Damping off disease breaks a lot of hearts. One day the brave little seedlings are vigorously reaching for light and the next they are lying flat—rotted off at the soil surface. Sterile soil helps prevent this. Shreve and Sahl also use moving air, a preventive seeds started outdoors get naturally. But it’s too cold to open a window, so try a fan set on low and placed across the room.
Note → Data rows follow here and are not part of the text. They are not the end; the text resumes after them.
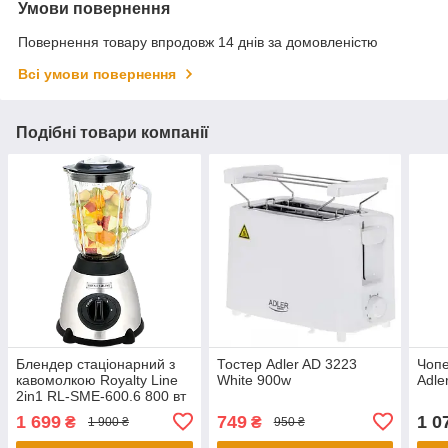
Умови повернення
Повернення товару впродовж 14 днів за домовленістю
Всі умови повернення
Подібні товари компанії
Блендер стаціонарний з
Тостер Adler AD 3223
Чопе
кавомолкою Royalty Line
White 900w
Adle
2in1 RL-SME-600.6 800 вт
сірий
1 699
749
1 0
₴
₴
1 900 ₴
950 ₴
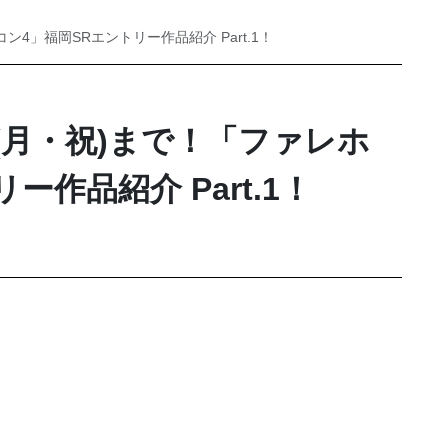
ン4」福岡SRエントリー作品紹介 Part.1！
3(月・祝)まで！「ファレホ
ー作品紹介 Part.1！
The other benefit to subjecting seedlings to a breeze is stronger stems.
Heat, especially for plants of tropical origin—tomatoes and peppers—is necessary to germinate their seeds. The cost of plugging in a heat mat I bought through a garden supply store to put under a flat of seedlings is probably less than turning up our household thermostat to 80 degrees.
A week after planting, 30 percent of my heliotrope seeds had sprouted. Before April I plan to start the tomato and cosmos. If all goes well, I may be looking for ways to hang flats of seedlings under all of our fluorescent ceiling lights.
When sterilizing potting soil by baking it in your oven at 250 degrees, it must bake 30 minutes after the soil temperature reaches 140 degrees.